Last year he revealed that he has Tourette's syndrome, and had previously received Botox treatment in his shoulder to help control his tics.
Opening up about the diagnosis during an Instagram Live, he explained he was still learning about the condition, which causes a person to make involuntary sounds and movements.
He spoke openly in the Netflix documentary about his mental health, and when asked about it, doesn't mince his words.
"I was worried with the documentary as well about it becoming, because documentaries, at the end of the day, are like propaganda," he says.
"There is this weird thing of being like 'look how amazing this person is' so I really tried not to get involved in editing it, you just need to let it be because otherwise you can smell it a mile off.

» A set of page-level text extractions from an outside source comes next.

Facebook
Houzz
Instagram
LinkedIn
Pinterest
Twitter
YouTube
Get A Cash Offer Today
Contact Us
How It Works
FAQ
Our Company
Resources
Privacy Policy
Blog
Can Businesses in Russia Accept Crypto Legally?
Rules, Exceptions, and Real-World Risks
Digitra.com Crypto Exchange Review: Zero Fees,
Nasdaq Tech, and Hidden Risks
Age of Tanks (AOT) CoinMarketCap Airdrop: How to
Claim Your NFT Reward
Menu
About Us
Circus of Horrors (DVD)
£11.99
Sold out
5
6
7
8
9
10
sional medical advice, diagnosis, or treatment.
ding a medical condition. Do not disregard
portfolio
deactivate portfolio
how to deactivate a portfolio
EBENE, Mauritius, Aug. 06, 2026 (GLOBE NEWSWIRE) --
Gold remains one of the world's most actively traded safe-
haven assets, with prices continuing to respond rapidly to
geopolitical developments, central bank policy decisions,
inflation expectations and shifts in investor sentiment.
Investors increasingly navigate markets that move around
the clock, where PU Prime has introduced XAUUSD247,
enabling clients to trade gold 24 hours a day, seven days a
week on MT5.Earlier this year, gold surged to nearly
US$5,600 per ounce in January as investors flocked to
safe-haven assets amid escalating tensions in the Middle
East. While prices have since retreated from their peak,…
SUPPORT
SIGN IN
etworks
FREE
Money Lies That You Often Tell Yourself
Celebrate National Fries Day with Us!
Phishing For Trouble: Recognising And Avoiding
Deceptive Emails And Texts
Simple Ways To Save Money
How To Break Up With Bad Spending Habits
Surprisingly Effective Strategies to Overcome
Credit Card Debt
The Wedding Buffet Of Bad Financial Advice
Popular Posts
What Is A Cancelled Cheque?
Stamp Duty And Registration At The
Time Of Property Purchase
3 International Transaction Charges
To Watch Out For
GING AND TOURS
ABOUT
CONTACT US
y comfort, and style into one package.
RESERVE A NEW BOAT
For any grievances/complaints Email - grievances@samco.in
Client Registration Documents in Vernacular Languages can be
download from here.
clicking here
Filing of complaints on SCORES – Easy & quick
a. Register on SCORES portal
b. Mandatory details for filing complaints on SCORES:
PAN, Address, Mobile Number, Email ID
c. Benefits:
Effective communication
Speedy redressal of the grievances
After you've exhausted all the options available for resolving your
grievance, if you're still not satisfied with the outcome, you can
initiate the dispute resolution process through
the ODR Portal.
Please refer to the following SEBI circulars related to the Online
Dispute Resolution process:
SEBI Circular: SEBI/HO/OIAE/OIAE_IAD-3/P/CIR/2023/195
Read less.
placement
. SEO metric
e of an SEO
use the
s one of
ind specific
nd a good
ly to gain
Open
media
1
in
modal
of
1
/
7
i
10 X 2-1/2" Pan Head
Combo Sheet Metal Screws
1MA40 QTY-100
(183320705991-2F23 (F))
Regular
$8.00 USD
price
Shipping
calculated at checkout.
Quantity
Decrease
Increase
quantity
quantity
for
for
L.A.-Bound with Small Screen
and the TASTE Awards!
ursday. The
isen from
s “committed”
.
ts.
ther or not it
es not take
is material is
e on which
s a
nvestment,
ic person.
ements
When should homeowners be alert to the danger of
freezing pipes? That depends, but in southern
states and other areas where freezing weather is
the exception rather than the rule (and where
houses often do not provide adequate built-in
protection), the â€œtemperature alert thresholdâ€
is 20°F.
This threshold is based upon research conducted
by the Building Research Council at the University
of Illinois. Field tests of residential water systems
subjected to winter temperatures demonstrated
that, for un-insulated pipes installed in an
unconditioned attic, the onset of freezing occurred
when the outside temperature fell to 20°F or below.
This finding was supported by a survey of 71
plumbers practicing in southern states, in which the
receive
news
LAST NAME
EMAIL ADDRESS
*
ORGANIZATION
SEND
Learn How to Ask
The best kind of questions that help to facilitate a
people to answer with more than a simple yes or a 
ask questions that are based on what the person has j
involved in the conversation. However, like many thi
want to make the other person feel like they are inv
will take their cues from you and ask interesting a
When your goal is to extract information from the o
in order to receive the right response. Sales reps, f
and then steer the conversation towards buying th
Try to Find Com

"The thing with mental health in the music industry is it's a massive thing and people are talking about it way more now."
He cites his appearance on Steven Bartlett's Diary of a CEO podcast as "the first time I've ever felt like people understood what I was talking about when I was talking about mental health because everything I'd seen online or spoken about by other people, I just couldn't relate to what they were saying.
"And that's not me saying that other people are being disingenuous, I've just never really seen someone pinpoint what I was talking about, or what I felt like at least until I said it and then I had other people online, being like 'Oh, I do this exact same thing as he does', it was almost therapeutic for me to be like 'Oh, I'm not mental, other people are experiencing this'.
"The pool of people in the world who are going to make a documentary about their mental health is so small. Don't look to celebrities for your kinship in your struggles with mental health, it's the people around you that going to understand what you're going through more than anything else.
"That's what I found, rather selfishly I guess, what was essentially an extremely expensive therapy session in making the documentary. I am not special at all in my suffering and that's a very comforting thing."
Asked about the new album and his thought process going into it, he's clear on the messaging: "I just want to write good songs. I think that's my aim all the time."
"Some of the reactions to some of the songs has been really special. I'm glad to have it out. I didn't chart a musical path, I just let all the songs be what they were going to be and that's why I think you get that the classic 'me moaning about relationships'. Stuff about mental health, and you get a song that is very 80s.
"So it's a bit of a smorgasbord. I didn't really have any musical itch I wanted to scratch in terms of style, I just wanted to write good songs."
:: Broken By Desire To Be Heavenly Sent is out now. Lewis Capaldi plays Vital in Belfast on September 3 (sold-out).